The benchmark Dutch front-month contract at the TTF hub TFMBMc1 was up 1.82 euros at 51.94 euros per megawatt hour (MWh) or around $17.44 /mmBtu, by 0902 GMT, ICE data showed.
The British April contract NGLNMc1 was up 4.05 pence at 132 pence per therm, ICE data showed.
Around a fifth of the world's LNG typically transits through the Strait of Hormuz but shipping through the narrow passage has come to a near-standstill since the U.S. and Israel began strikes on Iran on February 28.
"The market is getting increasingly concerned that the war in the Middle East could last long. 20-25% of all global LNG supply has been cut off due to the closure of the Strait of Hormuz and this has a huge impact on the European gas market," analysts at Mind Energy said in a daily research note.
U.S. President Donald Trump said on Sunday his administration is talking to seven countries about securing the Strait of Hormuz and protecting ships. He had previously said the U.S. Navy would "soon" escort oil tankers through the waterway but is yet to set out a plan.
The front-month TTF price is up around 60% since the conflict began.
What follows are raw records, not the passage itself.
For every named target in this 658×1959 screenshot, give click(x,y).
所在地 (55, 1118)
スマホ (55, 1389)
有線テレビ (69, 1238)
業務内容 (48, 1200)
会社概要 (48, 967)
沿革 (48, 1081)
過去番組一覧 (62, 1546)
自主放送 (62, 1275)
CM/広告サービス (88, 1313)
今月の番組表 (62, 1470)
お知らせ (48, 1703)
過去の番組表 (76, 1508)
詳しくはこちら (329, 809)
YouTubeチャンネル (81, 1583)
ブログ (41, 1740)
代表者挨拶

"Faced with so much uncertainty, (Dutch) TTF prices seem to have found an equilibrium, at high levels," analysts at Engie EnergyScan said.
Monday's more than 2% rise in crude oil prices, to over $105 a barrel, was also bullish for gas prices because many LNG and pipeline gas contracts are indexed to oil prices.
In the European carbon market, the benchmark contract CFI2Zc1 was up 0.31 euro at 69.43 euros a metric ton.